**Record extracts**

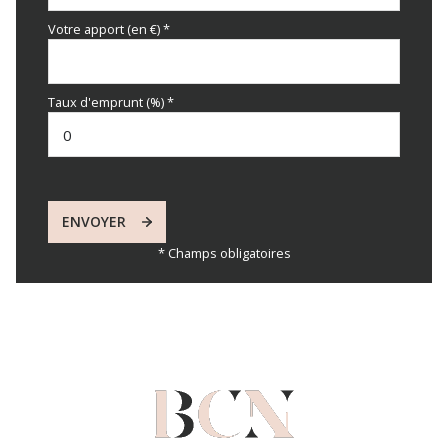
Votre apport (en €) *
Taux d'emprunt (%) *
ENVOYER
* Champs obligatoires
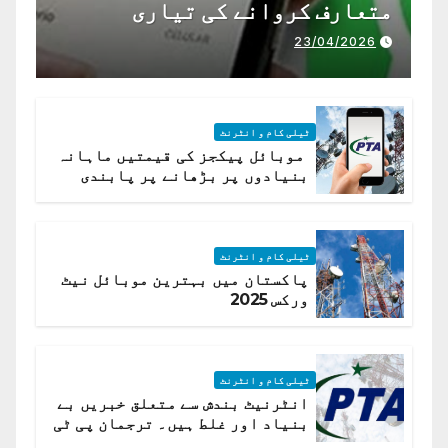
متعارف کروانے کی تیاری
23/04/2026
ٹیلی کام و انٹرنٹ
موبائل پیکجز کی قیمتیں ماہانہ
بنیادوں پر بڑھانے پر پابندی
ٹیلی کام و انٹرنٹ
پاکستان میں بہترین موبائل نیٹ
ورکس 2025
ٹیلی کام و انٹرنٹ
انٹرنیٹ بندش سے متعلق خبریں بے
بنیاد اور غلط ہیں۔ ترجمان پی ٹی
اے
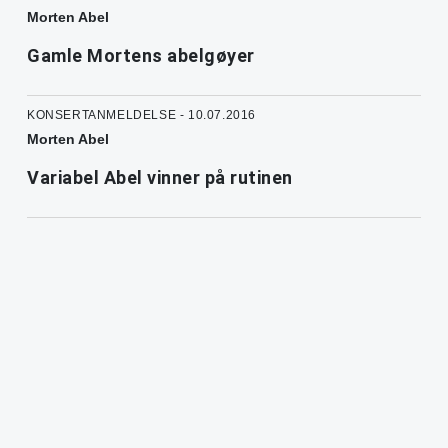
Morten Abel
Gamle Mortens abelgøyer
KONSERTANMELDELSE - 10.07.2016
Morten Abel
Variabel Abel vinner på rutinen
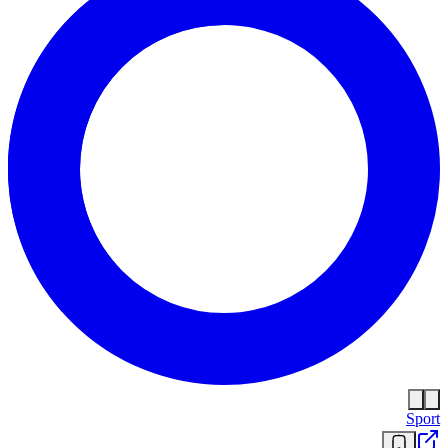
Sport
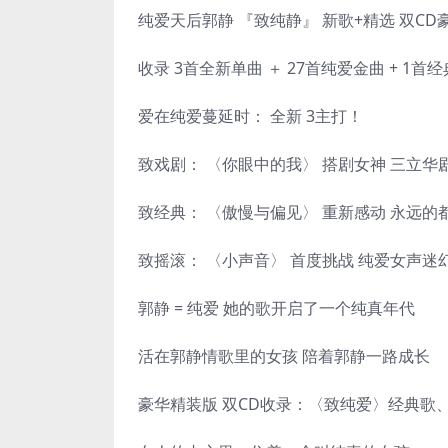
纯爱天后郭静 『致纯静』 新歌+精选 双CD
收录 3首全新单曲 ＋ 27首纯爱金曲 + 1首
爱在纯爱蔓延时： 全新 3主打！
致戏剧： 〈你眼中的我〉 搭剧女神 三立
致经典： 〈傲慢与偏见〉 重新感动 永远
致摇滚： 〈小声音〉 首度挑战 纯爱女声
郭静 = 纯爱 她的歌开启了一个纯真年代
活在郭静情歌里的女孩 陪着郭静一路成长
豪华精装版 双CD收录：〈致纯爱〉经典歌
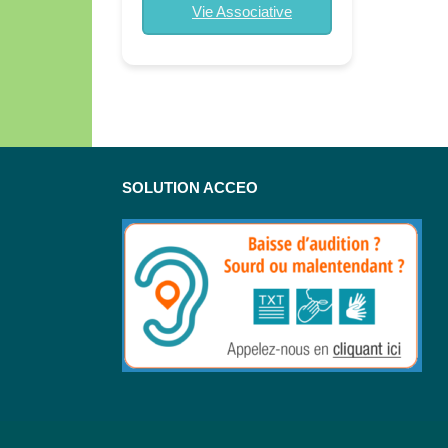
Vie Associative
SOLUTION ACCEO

--

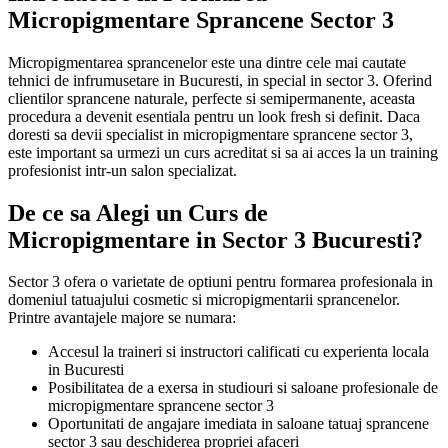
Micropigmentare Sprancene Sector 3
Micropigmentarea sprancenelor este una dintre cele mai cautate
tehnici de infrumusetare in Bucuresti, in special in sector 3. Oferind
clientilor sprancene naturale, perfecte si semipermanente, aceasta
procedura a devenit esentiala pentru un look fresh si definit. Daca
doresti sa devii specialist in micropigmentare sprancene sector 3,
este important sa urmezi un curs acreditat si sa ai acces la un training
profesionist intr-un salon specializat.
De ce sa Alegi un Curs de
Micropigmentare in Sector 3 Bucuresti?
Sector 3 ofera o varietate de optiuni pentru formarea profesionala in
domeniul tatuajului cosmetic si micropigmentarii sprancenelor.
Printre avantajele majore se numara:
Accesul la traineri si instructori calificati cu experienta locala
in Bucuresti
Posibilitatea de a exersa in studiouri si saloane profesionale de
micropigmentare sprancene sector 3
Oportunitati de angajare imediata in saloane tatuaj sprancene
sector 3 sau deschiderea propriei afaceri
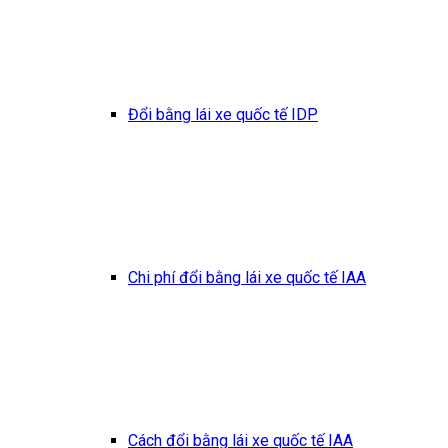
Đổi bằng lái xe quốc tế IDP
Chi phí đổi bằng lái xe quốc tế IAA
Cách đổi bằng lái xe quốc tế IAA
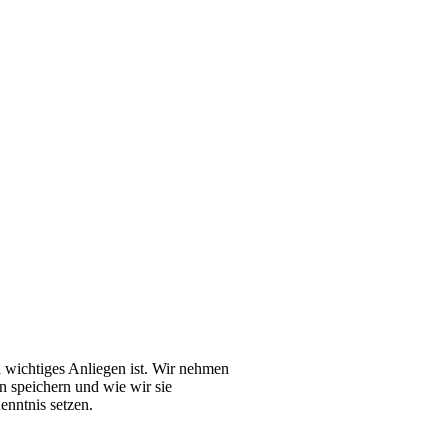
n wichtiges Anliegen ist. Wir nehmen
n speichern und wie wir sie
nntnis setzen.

...

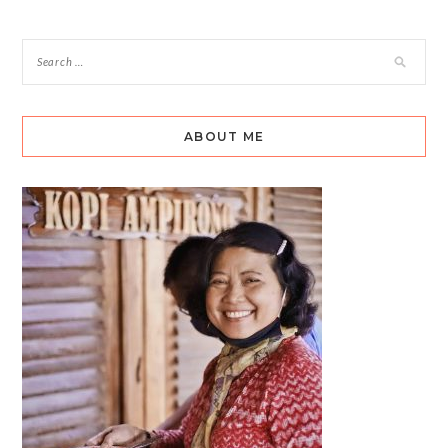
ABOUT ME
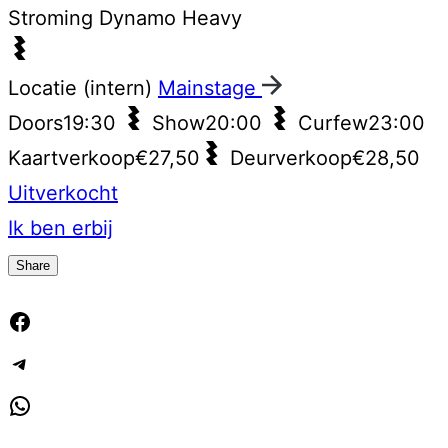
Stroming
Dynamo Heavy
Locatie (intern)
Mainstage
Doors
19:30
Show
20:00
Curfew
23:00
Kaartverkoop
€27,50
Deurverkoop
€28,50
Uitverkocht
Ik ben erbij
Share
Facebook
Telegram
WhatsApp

**Action item**
Return the stretch of data that begins with the line showing "Votre apport (en €) *" and goes on through the line showing "بنیاد اور غلط ہیں۔ ترجمان پی ٹی", exactly, with pictures removed.

**Solution below**
Votre apport (en €) *
Taux d'emprunt (%) *
ENVOYER
* Champs obligatoires
متعارف کروانے کی تیاری
23/04/2026
ٹیلی کام و انٹرنٹ
موبائل پیکجز کی قیمتیں ماہانہ
بنیادوں پر بڑھانے پر پابندی
ٹیلی کام و انٹرنٹ
پاکستان میں بہترین موبائل نیٹ
ورکس 2025
ٹیلی کام و انٹرنٹ
انٹرنیٹ بندش سے متعلق خبریں بے
بنیاد اور غلط ہیں۔ ترجمان پی ٹی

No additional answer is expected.